Este artigo tem como objetivo apresentar o desenvolvimento de um protótipo de ambiente,
que através do monitoramento da execução de um programa orientado a objetos, destaque a
estrutura e manipulação dos atributos de uma classe ou instância e a passagem das mensagens
entre os objetos deste programa.
O protótipo proposto utiliza-se da tecnologia de reflexão computacional para possibilitar o
monitoramento estrutural e comportamental de qualquer programa escrito na linguagem de
programação Java. Com a possibilidade do monitoramento do programa Java, torna-se possível o
processo automático de representação de seu comportamento durante a execução.

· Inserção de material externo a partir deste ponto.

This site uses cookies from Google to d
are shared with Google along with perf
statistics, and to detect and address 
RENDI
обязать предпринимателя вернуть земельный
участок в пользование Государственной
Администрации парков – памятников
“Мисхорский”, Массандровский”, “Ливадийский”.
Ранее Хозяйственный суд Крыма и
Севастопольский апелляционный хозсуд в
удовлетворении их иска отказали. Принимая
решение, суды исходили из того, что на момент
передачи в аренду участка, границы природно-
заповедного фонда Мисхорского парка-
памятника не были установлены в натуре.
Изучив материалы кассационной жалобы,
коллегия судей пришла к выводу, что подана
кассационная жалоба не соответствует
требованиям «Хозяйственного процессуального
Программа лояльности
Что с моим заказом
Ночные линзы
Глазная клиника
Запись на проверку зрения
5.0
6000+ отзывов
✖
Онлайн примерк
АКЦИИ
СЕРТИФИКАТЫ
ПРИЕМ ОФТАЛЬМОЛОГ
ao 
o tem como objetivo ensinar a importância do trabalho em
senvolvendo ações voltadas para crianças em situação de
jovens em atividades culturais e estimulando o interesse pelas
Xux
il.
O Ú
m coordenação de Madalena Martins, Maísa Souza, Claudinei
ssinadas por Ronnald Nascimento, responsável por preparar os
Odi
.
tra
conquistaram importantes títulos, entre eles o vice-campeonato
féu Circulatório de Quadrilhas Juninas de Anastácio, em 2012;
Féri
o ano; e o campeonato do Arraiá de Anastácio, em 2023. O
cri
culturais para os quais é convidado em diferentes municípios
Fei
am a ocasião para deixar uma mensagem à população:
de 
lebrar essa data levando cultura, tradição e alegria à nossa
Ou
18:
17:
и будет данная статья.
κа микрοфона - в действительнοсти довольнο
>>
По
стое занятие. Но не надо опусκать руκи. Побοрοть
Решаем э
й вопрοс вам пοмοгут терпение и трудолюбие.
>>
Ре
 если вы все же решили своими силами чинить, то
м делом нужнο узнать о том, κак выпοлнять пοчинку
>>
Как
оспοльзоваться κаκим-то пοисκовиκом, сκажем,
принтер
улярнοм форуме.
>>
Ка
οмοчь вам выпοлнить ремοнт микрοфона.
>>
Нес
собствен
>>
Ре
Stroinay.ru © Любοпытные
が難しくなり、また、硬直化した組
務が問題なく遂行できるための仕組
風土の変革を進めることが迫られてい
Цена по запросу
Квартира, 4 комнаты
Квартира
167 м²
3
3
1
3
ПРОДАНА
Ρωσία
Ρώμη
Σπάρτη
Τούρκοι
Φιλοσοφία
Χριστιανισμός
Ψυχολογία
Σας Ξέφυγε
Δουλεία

O foco em Java deve-se ao fato de sua freqüente utilização no ensino da tecnologia de
orientação a objetos. Por tratar-se de uma linguagem fortemente orientada a objetos e de alta
legibilidade, tem-se um aumento significativo na facilidade de entendimento do código-fonte.
Entre outras vantagens, como por exemplo, a de ser uma ferramenta gratuita, a linguagem Java
destaca-se ainda por oferecer suporte à tecnologia de reflexão computacional.
O artigo introduz alguns conceitos sobre reflexão computacional, sua aplicação em Java, e
apresenta o desenvolvimento do protótipo e as conclusões alcançadas.
2 Reflexão computacional em Java
A idéia do paradigma de reflexão computacional não é exatamente nova. Esta idéia originou-
se em lógica matemática e recentemente, mecanismos de alto nível tornam o esquema de reflexão
um aliado na adição de características operacionais a módulos já existentes (Barth, 2000).
Segundo Senra (2001) o termo reflexão remete a dois conceitos distintos no domínio da
linguagem natural. O primeiro conceito é reflexão como sinônimo de introspecção, ou seja, o ato
de examinar a própria consciência ou espírito. O segundo descreve reflexão como uma forma de
redirecionamento da luz. No domínio da Ciência de Computação, reflexão computacional encerra
ambas conotações: introspecção e redirecionamento. A primeira denota a capacidade de um
sistema computacional examinar sua própria estrutura, estado e representação. Essa trinca de
fatores é denominada meta-informação, representando toda e qualquer informação contida e
manipulável por um sistema computacional que seja referente a si próprio. Por sua vez, a segunda
conotação, de redirecionamento, confere a um sistema computacional a capacidade da auto-
modificação de comportamento. Ambos conceitos, redirecionamento e introspecção, são
tipicamente materializados em linguagens de programação sob a forma de interceptação na
execução de primitivas da linguagem. Portanto, a equação resultante é reflexão computacional =
meta-informação + interceptação.
Segundo o ponto de vista da engenharia de software, reflexão computacional é uma
ferramenta de divisão de interesses (separation of concerns), sendo assim, esta pode ser usada para
permitir que programadores escrevam programas com um grande nível de abstração e com uma
boa modularidade (Tatsubori, 2002).
Na programação convencional tem-se uma mistura de programação do aplicativo com
complicados algoritmos de policiamento, dificultando assim, a compreensão, a manutenção,
depuração e validação do programa. A separação de interesses pode ser vista como a reutilização
dos algoritmos básicos de policiamento separados do domínio da aplicação. Desta forma tem-se
um meta-espaço, permitindo ao programador focar mais especificamente no domínio da aplicação.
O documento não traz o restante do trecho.